Hi @ray001, Could you please share how your dataset is built and how it is trained, especially with the good/bad-fit labeled data? I have a problem statement where I need to return similar accessories from the dataset (which contains the name and color of the accessory) for a user query (a type of accessory). What changes need to be made to my dataset, and what else do I need to consider? (P.S. The similarity between the query and the similar results from the dataset is currently not very good.)

Thanks,

Hi @k0rthik, the dataset was generated with human labelling. It looks the training dataset for your projects would be pairs of accessories, for example, 50% of which are similar ones, 50% of which are not(both easy and hard cases). You can try use vanilla embeddings from text-embedding-ada-002 and see how it looks

@ray001 @k0rthik - Can you please share the text-embedding-ada-002 source, am unable to find the same and also if possible kindly share a reference notebook link to accommodate the fine-tuning over it, we are struggling with that.

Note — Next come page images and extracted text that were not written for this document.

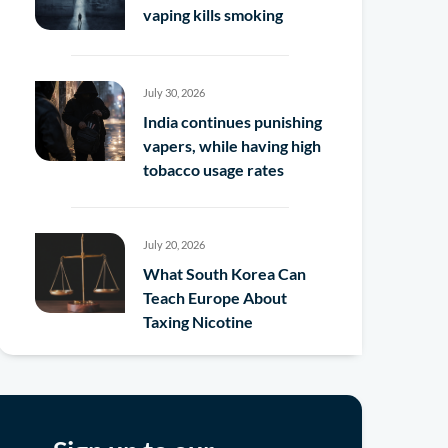
vaping kills smoking
July 30, 2026
India continues punishing
vapers, while having high
tobacco usage rates
July 20, 2026
What South Korea Can
Teach Europe About
Taxing Nicotine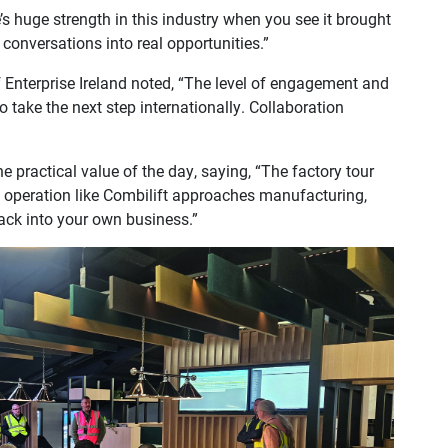
s huge strength in this industry when you see it brought
 conversations into real opportunities.”
 Enterprise Ireland noted, “The level of engagement and
 take the next step internationally. Collaboration
 practical value of the day, saying, “The factory tour
 operation like Combilift approaches manufacturing,
back into your own business.”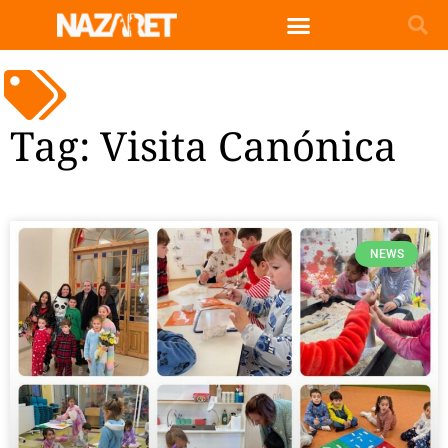
English (UK)
Tag: Visita Canónica
NEWS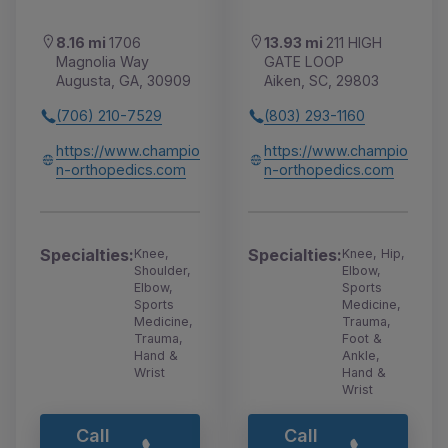
8.16 mi
1706
13.93 mi
211 HIGH
Magnolia Way
GATE LOOP
Augusta, GA, 30909
Aiken, SC, 29803
(706) 210-7529
(803) 293-1160
https://www.champio
https://www.champio
n-orthopedics.com
n-orthopedics.com
Specialties:
Specialties:
Knee,
Knee, Hip,
Shoulder,
Elbow,
Elbow,
Sports
Sports
Medicine,
Medicine,
Trauma,
Trauma,
Foot &
Hand &
Ankle,
Wrist
Hand &
Wrist
Call
Call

I’m running a vector database for PC games based on openai embeddings. The use case for me is that searching for nearest nodes for “ace combat” returns “ace academy” before “ACE COMBAT™ 7: SKIES UNKNOWN” (first and second place, respectively). This is for an embedding that’s 100% weighted on title. As far as I can tell, there’s no other smart tuning I can do to make this return the correct result. The embeddings themselves are “wrong” and need to be “tuned.” Maybe the problem is that the embedding model thinks combat and academy are synonyms. This is the type of variable I’d like to be able to adjust so that the embedding can be generated more literally in cases where I’d want that.

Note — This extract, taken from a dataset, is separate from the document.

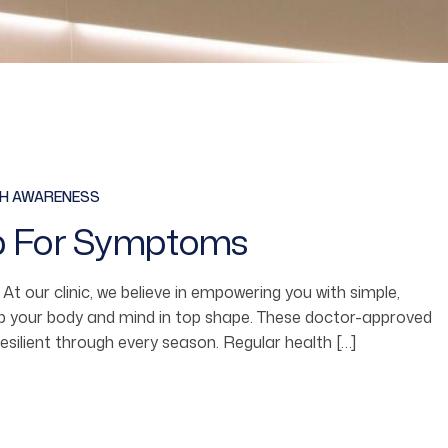
TH AWARENESS
p For Symptoms
fe. At our clinic, we believe in empowering you with simple,
ep your body and mind in top shape. These doctor-approved
resilient through every season. Regular health […]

ACE COMBAT 7 SKIES UNKNOWN contains more than one concept (“skies” and “unknown”) and thus might be a poorer match – embeddings try to capture concepts not words and when there’s more than one concept, the embedding vector will end up in between the point of each of those concepts in vector space.

When I have a similar problem, I end up doing hybrid retrieval – both keyword based (important word matches, where I have a good idea of what’s “important words”) and embedding based.

I have also done hybrid model, found out that running embedding and bm25 on different threads in python and merge them by myslef rather then using the alpha (for example in weaviate) peformed better, but posting this since I am wondering where this all goes? we need more ideas to make search accurate

anyone knows where there is any advanced capabilities around fine-tune embedding mode for my own use or maybe new ideas on how to get better results?

This approach totally makes sense. I’m curious to whether it actually improved the performance of your recommender engine.